Re: no constants please Tom Lord 04 Jan 2004 01:16 UTC

  me> Ok, I don't care about this srfi anymore.

Somebody asked me offlist not to give up on this srfi and it
got me thinking that that was a pretty bitchy comment for me
to make.  Sorry.  Let me rephrase.

The thing that set me off was this comment:

    > From: Richard Kelsey <>

    > Within the context of this SRFI I don't care about asynchronous
    > execution (I do care about threads, but as long as C code is not
    > interrupted asychronously they don't matter).  The GC protection
    > mechanism described in the SRFI is inadequate if GCs can occur
    > asynchronously.  Even if variables 'a' and 'b' are protected,
    > there is no guarentee that a = b; will not temporarily store the
    > value of 'b' in some unprotected location such as a register.

which I perhaps misinterpreted to mean that there is in effect a final
decision by the authors not to change the calling conventions to
either the JNI/minor-style or Pika-style conventions that jimb and I
proposed.  It would be a mistake, in my opinion, to finalize the FFI
with the current calling conventions in place --- to the same extent
that such a finalized FFI became popular I would feel discouraged from
calling my implementation-in-progress, Pika, "Scheme".  Instead of
"Pika Scheme" I'll wind up with "Pika WhatSchemeShouldBeInsteadOfWhatItIs".

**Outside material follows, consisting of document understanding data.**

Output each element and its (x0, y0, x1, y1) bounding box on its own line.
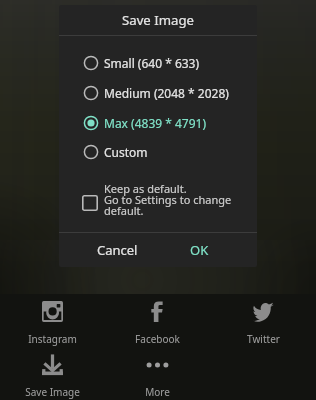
staticText: Custom (104, 144, 148, 160)
button[interactable]: Small (640 * 633) (59, 48, 257, 78)
button[interactable]: More (105, 347, 210, 400)
staticText: Small (640 * 633) (104, 55, 200, 71)
button[interactable]: Medium (2048 * 2028) (59, 78, 257, 108)
staticText: Max (4839 * 4791) (104, 115, 207, 131)
staticText: Facebook (135, 332, 180, 346)
staticText: OK (190, 241, 209, 259)
button[interactable]: Share to Twitter (211, 294, 316, 347)
button[interactable]: Save Image (0, 347, 105, 400)
staticText: Save Image (122, 11, 194, 29)
button[interactable]: Keep as default. Go to Settings to chang… (59, 181, 257, 223)
staticText: Cancel (97, 241, 138, 259)
staticText: Save Image (25, 385, 80, 399)
staticText: Medium (2048 * 2028) (104, 85, 229, 101)
staticText: Instagram (28, 332, 77, 346)
button[interactable]: Share to Facebook (105, 294, 210, 347)
button[interactable]: OK (175, 233, 223, 267)
button[interactable]: Share to Instagram (0, 294, 105, 347)
button[interactable]: Max (4839 * 4791) (59, 108, 257, 138)
staticText: More (145, 385, 170, 399)
button[interactable]: Custom (59, 137, 257, 167)
staticText: Keep as default. Go to Settings to chang… (104, 181, 232, 218)
staticText: Twitter (247, 332, 280, 346)
button[interactable]: Cancel (87, 233, 147, 267)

Let me try to begin to restate the issues that lead me to the
conclusion that the current calling conventions in the draft are not
acceptable.  If I can convince you of these issues, then I'll be happy
to move on to reasons why Pika-style is better than JNI/minor-style.

* Foreign Functions Extend the Root Set

  A useful way to look at the GC situation is that foreign functions
  extend the root set that the GC must honor.

  The Scheme valued parameters, locals, intermediate results and
  return values that arise during the evaluation of a foreign function
  must be GC protected for a dynamic extent equal to the "liveness" of
  those values in the C code.

  Similarly, Scheme values stored in C global or heap allocated C data
  structures are part of the root set.

  What does "part of the root set" mean?   Let's explore:

* Transient Root Values

  One possibility is that _some_ root set values are "transient" -- we
  try to design an FFI in which those values are only live during
  periods of time during which the GC is guaranteed not to run.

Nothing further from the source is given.